Keywords

1 Introduction

In recent years, there are increasingly more internet-based applications, such as e-commerce and social networks. These applications require reliable online identity authentication. In the traditional identity authentication systems, either a password or a key is used for authentication. However, the password or key could be separated from the true user. For example, if user B steals the password of user A, user B could then perform any action on the internet by using the identity of user A. In comparison, biometric-based online authentication could preserve the consistence of a user’s physical identity and the digital identity which could be extracted from the true user. However, biometrics-based online authentication could be fooled by fake biometrics of the true user, so it is important that these systems can determine the real biometrics. Consequently, it proposes a new research topic of liveness detection. In this paper we focus on face liveness detection.

The objective of face liveness detection is to determine that a face image is captured from the real face rather than from a fake face such as photographs, videos [1] or 3D-generated faces of the true user [2]. Related methods of face liveness could be classified into dynamic-based and static-based algorithms [3]. In dynamic-based algorithms, local or global motion, such as blinking [4, 5], facial expression change [6], head movements or motion style [7], is used for liveness detection. Conversely, the main idea of static-based algorithms is to extract the texture features for liveness detection. Generally used algorithms include Local Binary Patterns (LBP) [8, 9], Gabor wavelets [9], Histogram of Oriented Gradient (HOG) [9], Local Graph Structures (LGS) [10], focus variation [11], and features learnt using deep learning [13].

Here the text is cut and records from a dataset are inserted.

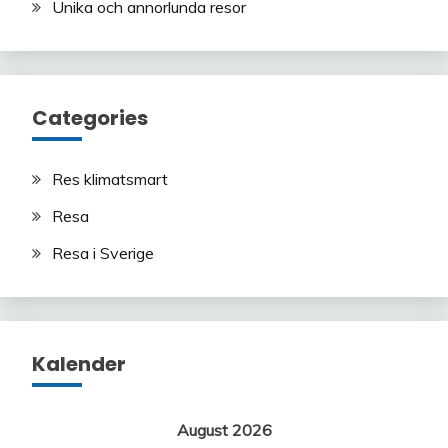
Unika och annorlunda resor
Categories
Res klimatsmart
Resa
Resa i Sverige
Kalender
August 2026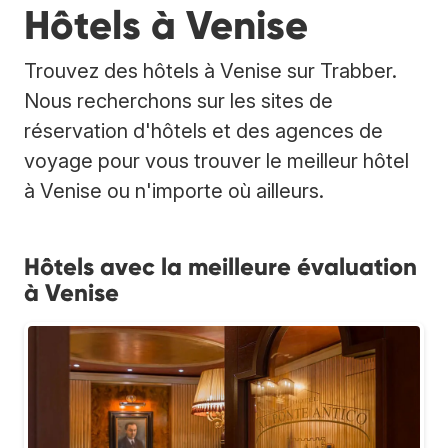
Hôtels à Venise
Trouvez des hôtels à Venise sur Trabber.
Nous recherchons sur les sites de
réservation d'hôtels et des agences de
voyage pour vous trouver le meilleur hôtel
à Venise ou n'importe où ailleurs.
Hôtels avec la meilleure évaluation
à Venise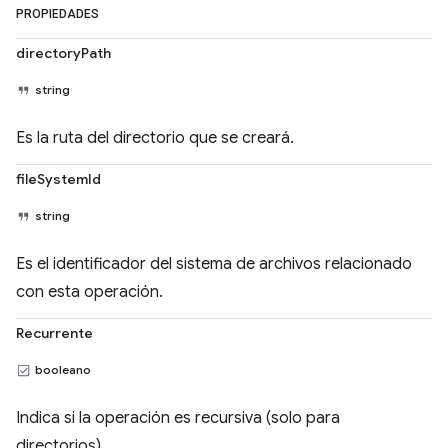
PROPIEDADES
directoryPath
string
Es la ruta del directorio que se creará.
fileSystemId
string
Es el identificador del sistema de archivos relacionado
con esta operación.
Recurrente
booleano
Indica si la operación es recursiva (solo para
directorios).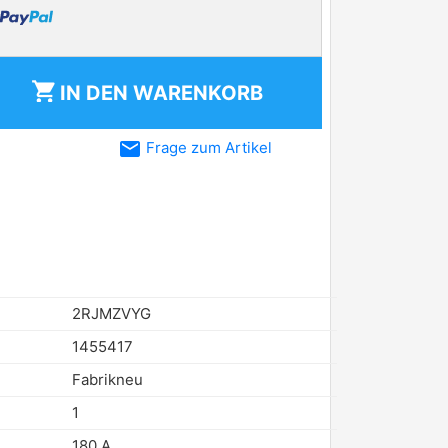
shopping_cart
IN DEN
WARENKORB
email
Frage zum Artikel
2RJMZVYG
1455417
Fabrikneu
1
180 A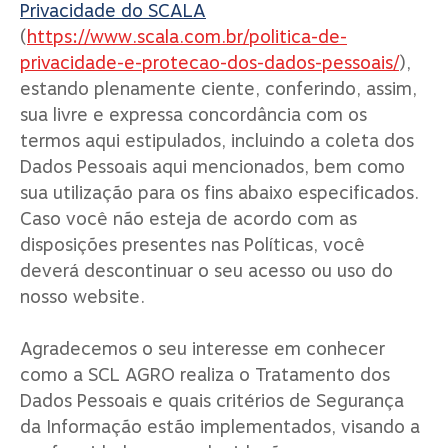
Privacidade do SCALA
(
https://www.scala.com.br/politica-de-
privacidade-e-protecao-dos-dados-pessoais/
),
estando plenamente ciente, conferindo, assim,
sua livre e expressa concordância com os
termos aqui estipulados, incluindo a coleta dos
Dados Pessoais aqui mencionados, bem como
sua utilização para os fins abaixo especificados.
Caso você não esteja de acordo com as
disposições presentes nas Políticas, você
deverá descontinuar o seu acesso ou uso do
nosso website.
Agradecemos o seu interesse em conhecer
como a SCL AGRO realiza o Tratamento dos
Dados Pessoais e quais critérios de Segurança
da Informação estão implementados, visando a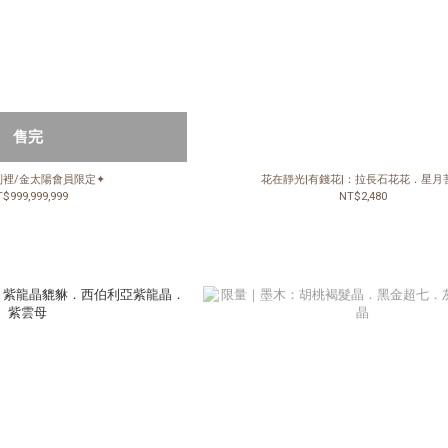
售完
則裡/金太陽會員限定✦
花在靜光|有錢花|：拉長石花花．星月
$999,999,999
NT$2,480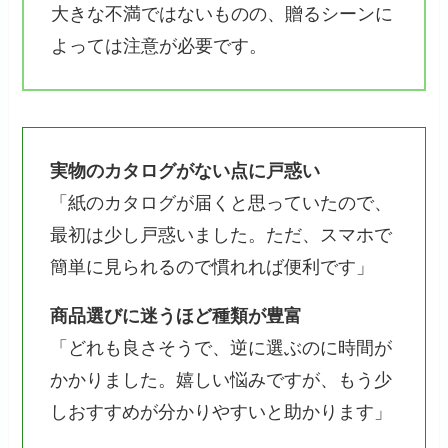
大きな不満ではないものの、贈るシーンに
よっては注意が必要です。
実物のカタログがない点に戸惑い
「紙のカタログが届くと思っていたので、
最初は少し戸惑いました。ただ、スマホで
簡単に見られるので慣れれば便利です」
商品選びに迷うほど種類が豊富
「どれも良さそうで、逆に選ぶのに時間が
かかりました。嬉しい悩みですが、もう少
しおすすめが分かりやすいと助かります」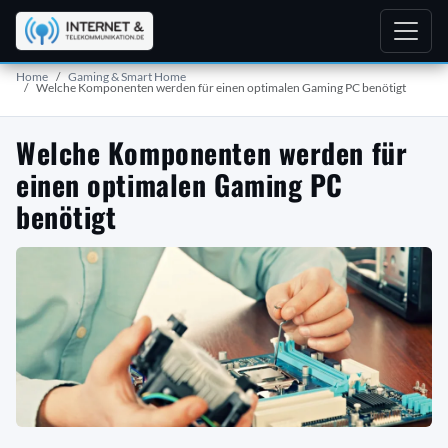
Home
Gaming & Smart Home
Welche Komponenten werden für einen optimalen Gaming PC benötigt
Welche Komponenten werden für
einen optimalen Gaming PC
benötigt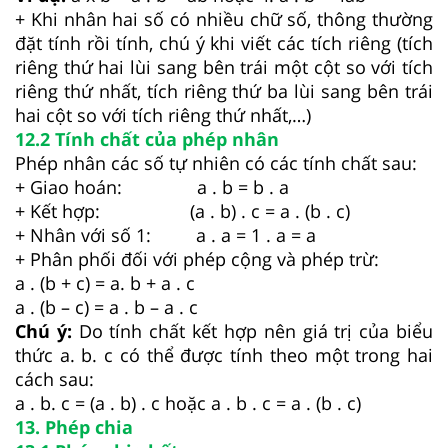
+ Khi nhân hai số có nhiều chữ số, thông thường
đặt tính rồi tính, chú ý khi viết các tích riêng (tích
riêng thứ hai lùi sang bên trái một cột so với tích
riêng thứ nhất, tích riêng thứ ba lùi sang bên trái
hai cột so với tích riêng thứ nhất,…)
12.2 Tính chất của phép nhân
Phép nhân các số tự nhiên có các tính chất sau:
+ Giao hoán: a . b = b . a
+ Kết hợp: (a . b) . c = a . (b . c)
+ Nhân với số 1: a . a = 1 . a = a
+ Phân phối đối với phép cộng và phép trừ:
a . (b + c) = a. b + a . c
a . (b – c) = a . b – a . c
Chú ý:
Do tính chất kết hợp nên giá trị của biểu
thức a. b. c có thể được tính theo một trong hai
cách sau:
a . b. c = (a . b) . c hoặc a . b . c = a . (b . c)
13. Phép chia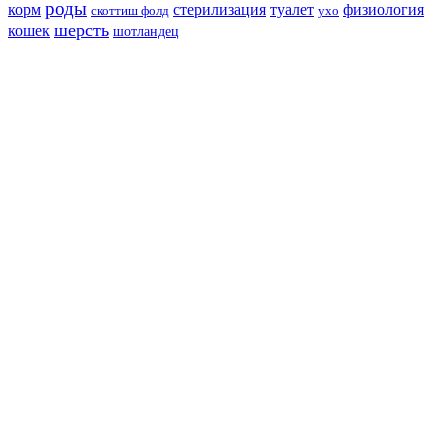
роды
корм
стерилизация
туалет
физиология
скоттиш фолд
ухо
шерсть
кошек
шотландец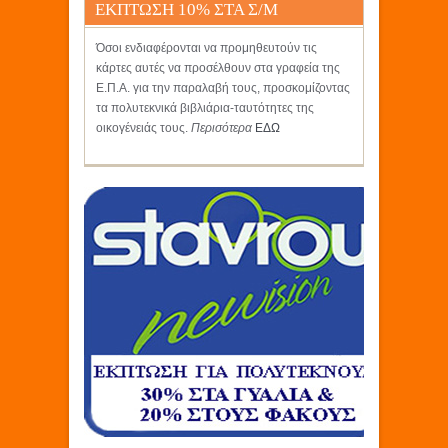
ΕΚΠΤΩΣΗ 10% ΣΤΑ Σ/Μ
ΚΡΗΤΙΚΟΣ
Όσοι ενδιαφέρονται να προμηθευτούν τις
κάρτες αυτές να προσέλθουν στα γραφεία της
Ε.Π.Α. για την παραλαβή τους, προσκομίζοντας
τα πολυτεκνικά βιβλιάρια-ταυτότητες της
οικογένειάς τους.
Περισότερα
ΕΔΩ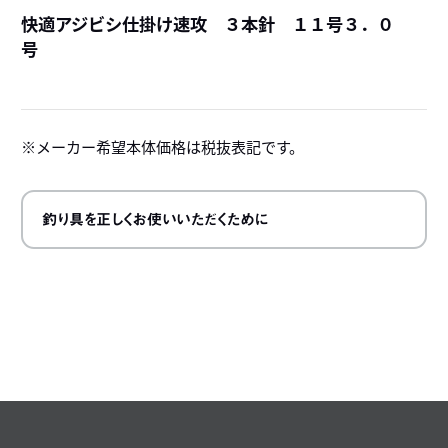
快適アジビシ仕掛け速攻 ３本針 １１号３．０
号
詳
メーカー希望本体価格は税抜表記です。
釣り具を正しくお使いいただくために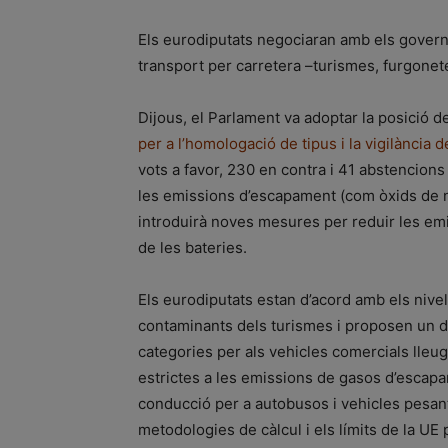
Els eurodiputats negociaran amb els governs
transport per carretera –turismes, furgonet
Dijous, el Parlament va adoptar la posició d
per a l’homologació de tipus i la vigilància 
vots a favor, 230 en contra i 41 abstencions 
les emissions d’escapament (com òxids de ni
introduirà noves mesures per reduir les emi
de les bateries.
Els eurodiputats estan d’acord amb els nive
contaminants dels turismes i proposen un d
categories per als vehicles comercials lleu
estrictes a les emissions de gasos d’escapa
conducció per a autobusos i vehicles pesant
metodologies de càlcul i els límits de la UE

Static and dynamic features have different strengths for liveness detection. The static features are generally used to represent texture differences, while dynamic features are used for motion differences. Our algorithm combines these features to gain the strengths from both features. The static features are extracted from the image frame-by-frame by using a trained Convolutional Neural Network (CNN), which includes four convolutional layers, two pooling layers, and a fully connected layer. For the dynamic features, we first obtained the dynamic maps frame-by-frame by extracting the horizontal and vertical optical flow by using the Lucas Kanade (LK) Pyramid method [14]. Then, the dynamic features are extracted from the dynamic maps by using the CNN. Next, the fully connected layers of two networks are connected to form the fused features. Using the fused features, a Support Vector Machine (SVM) classifier is trained to determine the face image.

The contribution of this paper includes the following: (1) Both dynamic and static features are used for liveness detection and (2) Static and dynamic features are extracted using a CNN, which is more efficient than other feature extraction algorithms such as LBP, SIFT and so on.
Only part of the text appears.